Sunday, August 12, 2012

Tatt'd

Last night, Joe came back early from New Jersey and we decided to pull an all-nighter. We walked through Union Square to East Village, to Saint Mark's Place, where I mentioned I could get a tattoo. Joe decided Studio 33 looked legit so we walked in, 15 minutes before they closed. I asked for a heart tattoo on my lip, but the artist said he doesn't like giving those, that they might not be quality. So I thought, okay, I'll get the other piece I've been thinking about. We found the writing on Google and talked about the sizing and placement and bam! It was set. My artist goes by Ping, and he was chill and great to me.
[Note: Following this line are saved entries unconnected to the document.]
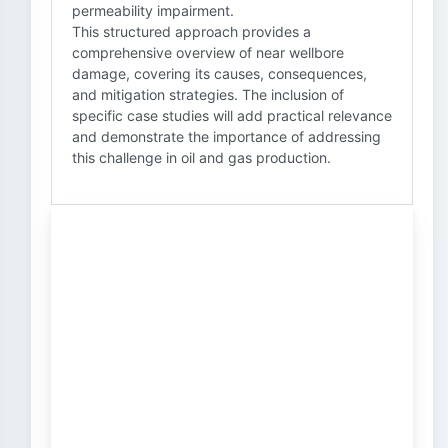
permeability impairment.
This structured approach provides a
comprehensive overview of near wellbore
damage, covering its causes, consequences,
and mitigation strategies. The inclusion of
specific case studies will add practical relevance
and demonstrate the importance of addressing
this challenge in oil and gas production.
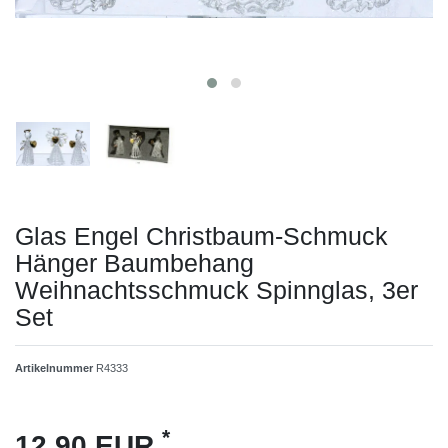
Glas Engel Christbaum-Schmuck
Hänger Baumbehang
Weihnachtsschmuck Spinnglas, 3er
Set
Artikelnummer
R4333
*
12,90 EUR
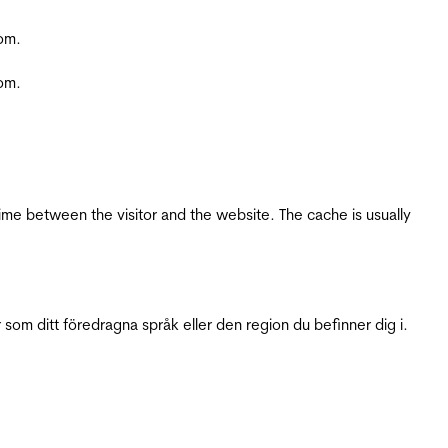
com.
com.
ime between the visitor and the website. The cache is usually
 som ditt föredragna språk eller den region du befinner dig i.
Design completely stolen from:



I listened to Taking Back Sunday, The Roots, Circa Survive, Kaskade, and a few others here and there. While getting my tattoo, I was saying prayers in terms of what that thing means to me, the promises I made to G-d and myself, and hopes I shared for the future. I'm happy I did it, and I think more are coming.

Some philosophy:

According to the egalitarian, justice can only exist within the coordinates of equality. This basic view can be elaborated in many different ways, according to what goods are to be distributed—wealth, respect, opportunity—and what they are to be distributed equally between—individuals, families, nations, races, species. Commonly held egalitarian positions include demands for equality of opportunity and for equality of outcome. It affirms that freedom and justice without equality are hollow and that equality itself is the highest justice.

At a cultural level, egalitarian theories have developed in sophistication and acceptance during the past two hundred years. Among the notable broadly egalitarian philosophies are socialism, communism, anarchism, left-libertarianism, and progressivism, all of which propound economic, political, and legal egalitarianism, respectively. Several egalitarian ideas enjoy wide support among intellectuals and in the general populations of many countries. Whether any of these ideas have been significantly implemented in practice, however, remains a controversial question. One argument is that liberalism provides democracy with the experience of civic reformism. Without it, democracy loses any tie─argumentative or practical─to a coherent design of public policy endeavoring to provide the resources for the realization of democratic citizenship.